On appeal, the pound employee relied on an 1891 Texas case, Heiligman v. Rose, for the proposition that Texas law treats dogs differently than other “personal property,” and limits damages to market value, or some special pecuniary value based on the dog’s usefulness or services. Heiligman involved three dogs who were poisoned. The dogs were bred and “well trained,” and one of the dogs would even bark in three different ways to signal whether a man, woman or child were approaching. The plaintiff in that case testified that the dogs’ “market value” was $5, but that she wouldn’t part with them for less than $50.

Arguing to reverse the trial court, the Medlens cited cases holding that plaintiffs are entitled to the sentimental or intrinsic value of property when the property has little to no “fair market value.” The appellate courts have not had the opportunity to decide cases with companion animals since Heiligman, but have looked at cases involving family correspondence, photographs and other keepsakes, shade and ornamental trees, and wedding veils, shoes, lace collars and watches.

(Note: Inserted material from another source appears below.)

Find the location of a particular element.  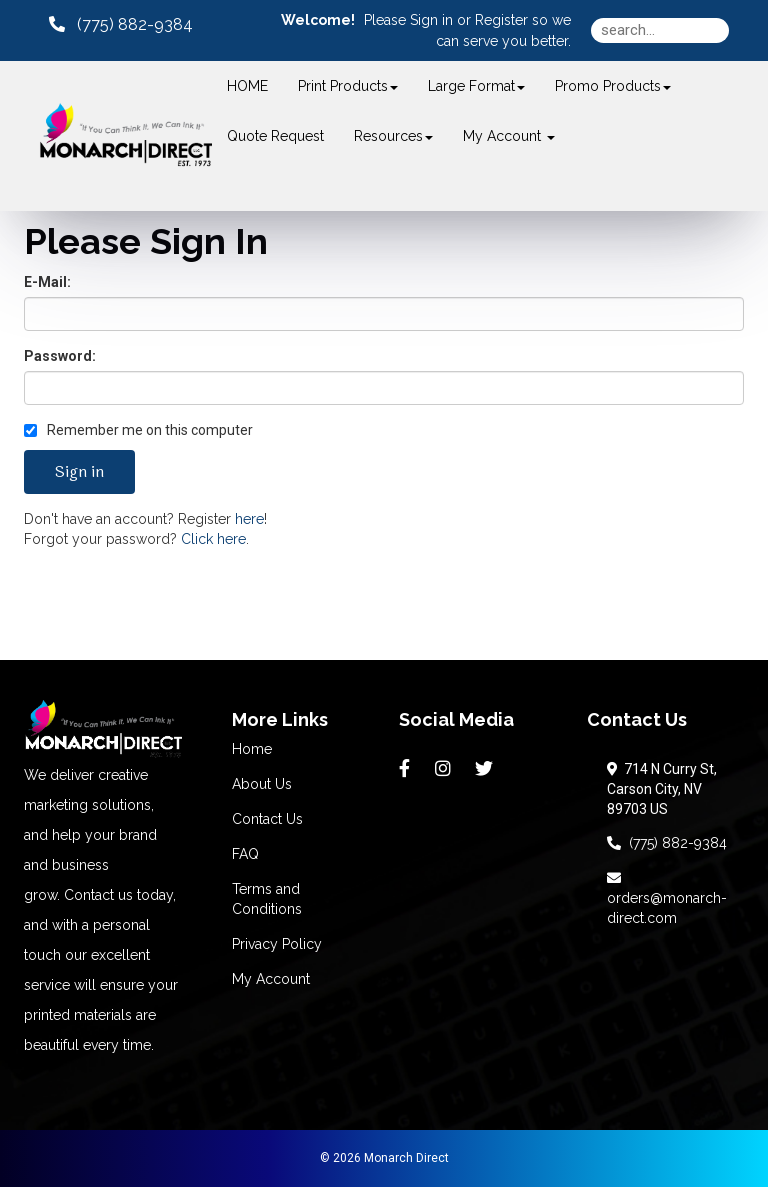 My Account is located at coordinates (271, 979).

On Friday, the Court of Appeals for the Second District of Texas issued its opinion agreeing with the Medlens, concluding that they entitled to damages reflecting Avery’s sentimental or intrinsic value. The highlight of the Court’s opinion is this wonderful acknowledgment of the special human-dog bond:

Because of the special position pets hold in their family, we see no reason why existing law should not be interpreted to allow recovery in the loss of a pet at least to the same extent as any other personal property. Cf. Bueckner, 886 S.W.2d at 377–78 (Andell, J., concurring) (“Society has long since moved beyond the untenable Cartesian view that animals are unfeeling automatons and, hence, mere property. The law should reflect society‘s recognition that animals are sentient and emotive beings that are capable of providing companionship to the humans with whom they live.”). Dogs are unconditionally devoted to their owners. Today, we interpret timeworn supreme court law in light of subsequent supreme court law to acknowledge that the special value of “man‘s best friend” should be protected.

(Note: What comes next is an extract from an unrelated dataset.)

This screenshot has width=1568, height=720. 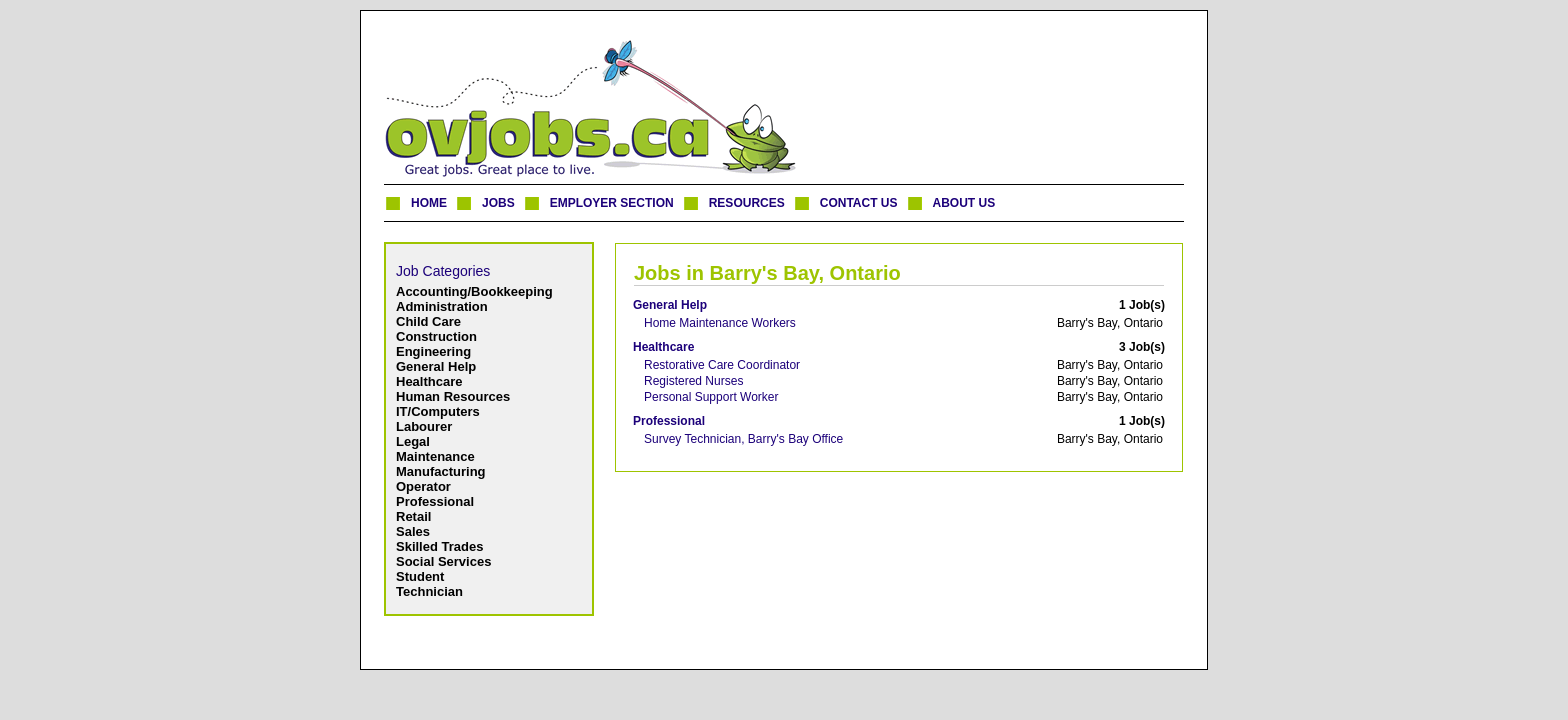 I want to click on Sales, so click(x=413, y=531).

Although this does allow for damages based on intrinsic or sentimental value, the Texas courts may still be unwilling to allow for damages for mental anguish or pain and suffering for the loss of a companion animal. Virginia has made it clear that a plaintiff in a negligence action cannot claim damages for pain and suffering – although there is a window of hope that the Virginia courts would allow those damages in intentional tort cases. But Virginia has yet to come out clearly on the issue of damages based on a companion animals’ intrinsic or sentimental value.

This case is a wonderful example of how we can work within the confines of the law – which still considers our companions to be personal property – to achieve results that nonetheless recognize the special place that our companion animals have in our lives.

Many thanks to Debra Griggs of the Virginia Federation of Humane Societies for alerting me to this case!